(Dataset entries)
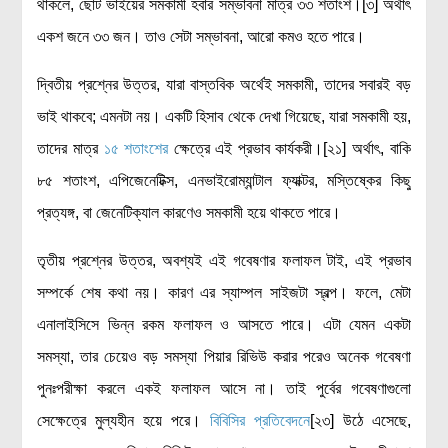
থাকলে, ছোট ভাইয়ের সমকামী হবার সম্ভাবনা মাত্র ৩৩ শতাংশ।[৩] অর্থাৎ
একশ জনে ৩৩ জন। তাও সেটা সম্ভাবনা, আরো কমও হতে পারে।
দ্বিতীয় প্রশ্নের উত্তর, যারা বাস্তবিক অর্থেই সমকামী, তাদের সবারই বড়
ভাই থাকবে; এমনটা নয়। একটি হিসাব থেকে দেখা গিয়েছে, যারা সমকামী হয়,
তাদের মাত্র
১৫ শতাংশের
ক্ষেত্রে এই প্রভাব কার্যকরী।[২১] অর্থাৎ, বাকি
৮৫ শতাংশ, এপিজেনেটিক্স, এনভাইরোম্যান্টাল ফ্যাক্টর, মস্তিষ্কের কিছু
প্রত্যঙ্গ, বা জেনেটিক্যাল কারণেও সমকামী হয়ে থাকতে পারে।
তৃতীয় প্রশ্নের উত্তর, অবশ্যই এই গবেষণার ফলাফল টাই, এই প্রভাব
সম্পর্কে শেষ কথা নয়। কারণ এর স্যাম্পল সাইজটা স্বল্প। ফলে, মেটা
এনালাইসিসে ভিন্ন রকম ফলাফল ও আসতে পারে। এটা যেমন একটা
সমস্যা, তার চেয়েও বড় সমস্যা পিয়ার রিভিউ করার পরেও অনেক গবেষণা
পুনঃপরীক্ষা করলে একই ফলাফল আসে না। তাই পুর্বের গবেষণাগুলো
সেক্ষেত্রে মুল্যহীন হয়ে পরে।
বিবিসির প্রতিবেদনে
[২৩] উঠে এসেছে,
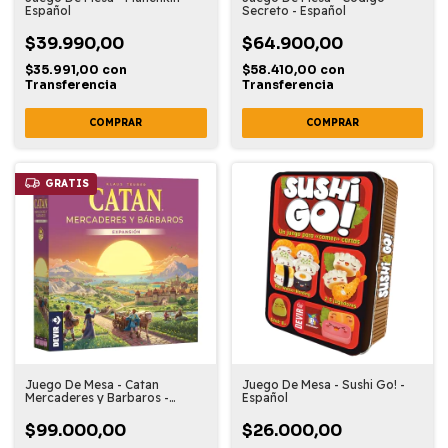
Español
Secreto - Español
$39.990,00
$64.900,00
$35.991,00
con
$58.410,00
con
Transferencia
Transferencia
GRATIS
Juego De Mesa - Catan
Juego De Mesa - Sushi Go! -
Mercaderes y Barbaros -
Español
Expansion
$99.000,00
$26.000,00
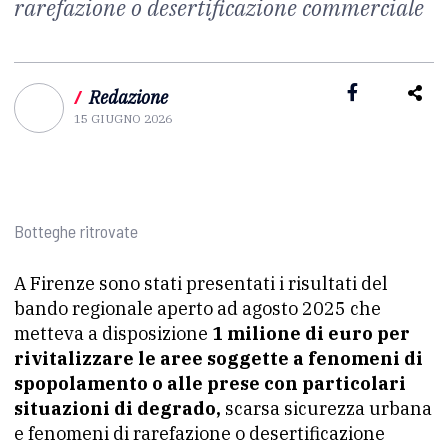
rarefazione o desertificazione commerciale
/
Redazione
15 GIUGNO 2026
Botteghe ritrovate
A Firenze sono stati presentati i risultati del
bando regionale aperto ad agosto 2025 che
metteva a disposizione
1 milione di euro per
rivitalizzare le aree soggette a fenomeni di
spopolamento o alle prese con particolari
situazioni di degrado,
scarsa sicurezza urbana
e fenomeni di rarefazione o desertificazione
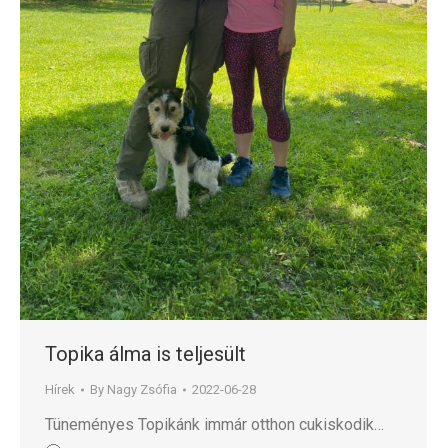
Topika álma is teljesült
Hírek
By
Nagy Zsófia
2022-06-28
Tüneményes Topikánk immár otthon cukiskodik…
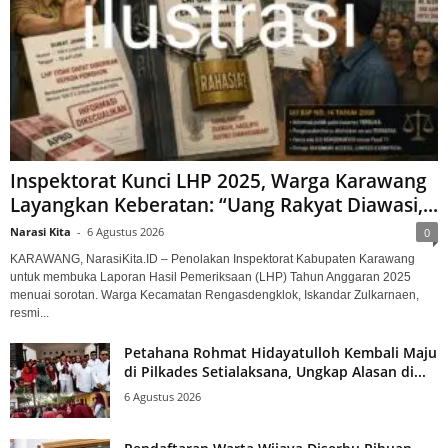
Inspektorat Kunci LHP 2025, Warga Karawang
Layangkan Keberatan: “Uang Rakyat Diawasi,...
Narasi Kita
-
6 Agustus 2026
0
KARAWANG, NarasiKita.ID – Penolakan Inspektorat Kabupaten Karawang
untuk membuka Laporan Hasil Pemeriksaan (LHP) Tahun Anggaran 2025
menuai sorotan. Warga Kecamatan Rengasdengklok, Iskandar Zulkarnaen,
resmi...
Petahana Rohmat Hidayatulloh Kembali Maju
di Pilkades Setialaksana, Ungkap Alasan di...
6 Agustus 2026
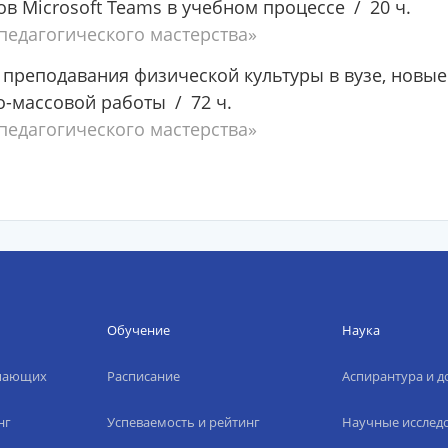
в Microsoft Teams в учебном процессе
20 ч.
едагогического мастерства»
преподавания физической культуры в вузе, новые
о-массовой работы
72 ч.
едагогического мастерства»
Обучение
Наука
упающих
Расписание
Аспирантура и д
нг
Успеваемость и рейтинг
Научные исслед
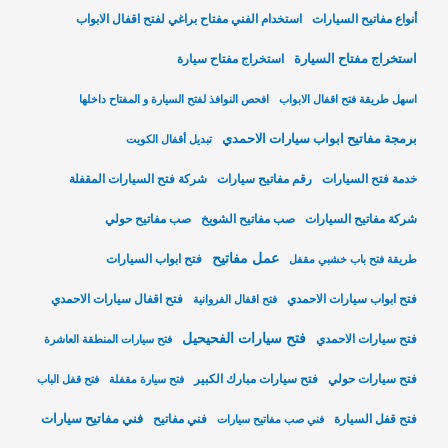
أنواع مفاتيح السيارات
استخدام الفني مفتاح براغي لفتح اقفال الابواب
استخراج مفتاح السيارة
استخراج مفتاح سيارة
اسهل طريقة فتح اقفال الابواب
افحص النوافذ لفتح السيارة و المفتاح داخلها
برمجة مفاتيح ابواب سيارات الاحمدي
تبديل أقفال الكويت
خدمة فتح السيارات
رقم مفاتيح سيارات
شركة فتح السيارات المقفلة
شركة مفاتيح السيارات
صب مفاتيح الشويخ
صب مفاتيح حولي
عمل مفاتيح
فتح ابواب السيارات
طريقة فتح باب خشبي مقفل
فتح ابواب سيارات الاحمدي
فتح اقفال سيارات الاحمدي
فتح اقفال الفروانية
فتح سيارات الفحيحيل
فتح سيارات الاحمدي
فتح سيارات المنطقة العاشرة
فتح سيارات حولي
فتح سيارات مبارك الكبير
فتح سيارة مقفلة
فتح قفل الباب
فني مفاتيح سيارات
فتح قفل السيارة
فني مفاتيح
فني صب مفاتيح سيارات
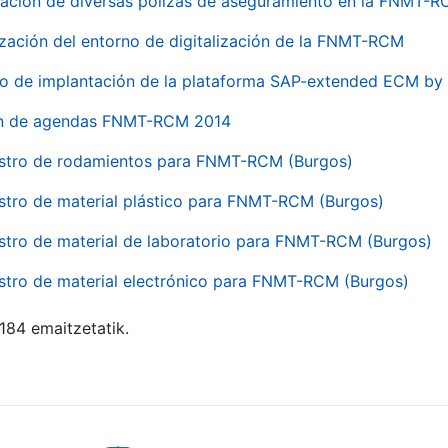
ación de diversas pólizas de aseguramiento en la FNMT-
ización del entorno de digitalización de la FNMT-RCM
io de implantación de la plataforma SAP-extended ECM 
ón de agendas FNMT-RCM 2014
stro de rodamientos para FNMT-RCM (Burgos)
stro de material plástico para FNMT-RCM (Burgos)
stro de material de laboratorio para FNMT-RCM (Burgos)
stro de material electrónico para FNMT-RCM (Burgos)
 184 emaitzetatik.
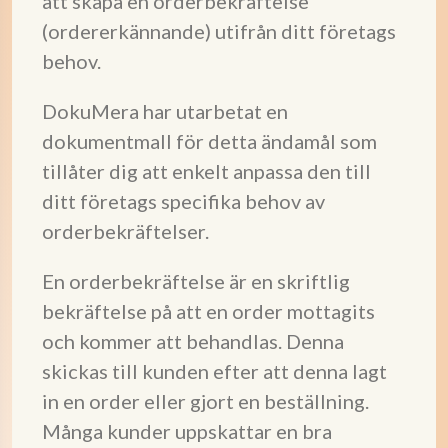
att skapa en orderbekräftelse
(ordererkännande) utifrån ditt företags
behov.
DokuMera har utarbetat en
dokumentmall för detta ändamål som
tillåter dig att enkelt anpassa den till
ditt företags specifika behov av
orderbekräftelser.
En orderbekräftelse är en skriftlig
bekräftelse på att en order mottagits
och kommer att behandlas. Denna
skickas till kunden efter att denna lagt
in en order eller gjort en beställning.
Många kunder uppskattar en bra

◆ PROBLEM TO SOLVE ◆
Your answer is the exact run of lines above from the one with "এনালাইসিসে ভিন্ন রকম" through the one with "Petahana Rohmat Hidayatulloh Kembali Maju", both ends included, minus any picture.

◆ TASK SOLUTION ◆
এনালাইসিসে ভিন্ন রকম ফলাফল ও আসতে পারে। এটা যেমন একটা
সমস্যা, তার চেয়েও বড় সমস্যা পিয়ার রিভিউ করার পরেও অনেক গবেষণা
পুনঃপরীক্ষা করলে একই ফলাফল আসে না। তাই পুর্বের গবেষণাগুলো
সেক্ষেত্রে মুল্যহীন হয়ে পরে।
বিবিসির প্রতিবেদনে
[২৩] উঠে এসেছে,
Español
Secreto - Español
$39.990,00
$64.900,00
$35.991,00
con
$58.410,00
con
Transferencia
Transferencia
GRATIS
Juego De Mesa - Catan
Juego De Mesa - Sushi Go! -
Mercaderes y Barbaros -
Español
Expansion
$99.000,00
$26.000,00
rarefazione o desertificazione commerciale
/
Redazione
15 GIUGNO 2026
Botteghe ritrovate
A Firenze sono stati presentati i risultati del
bando regionale aperto ad agosto 2025 che
metteva a disposizione
1 milione di euro per
rivitalizzare le aree soggette a fenomeni di
spopolamento o alle prese con particolari
situazioni di degrado,
scarsa sicurezza urbana
e fenomeni di rarefazione o desertificazione
Topika álma is teljesült
Hírek
By
Nagy Zsófia
2022-06-28
Tüneményes Topikánk immár otthon cukiskodik…
Inspektorat Kunci LHP 2025, Warga Karawang
Layangkan Keberatan: “Uang Rakyat Diawasi,...
Narasi Kita
-
6 Agustus 2026
0
KARAWANG, NarasiKita.ID – Penolakan Inspektorat Kabupaten Karawang
untuk membuka Laporan Hasil Pemeriksaan (LHP) Tahun Anggaran 2025
menuai sorotan. Warga Kecamatan Rengasdengklok, Iskandar Zulkarnaen,
resmi...
Petahana Rohmat Hidayatulloh Kembali Maju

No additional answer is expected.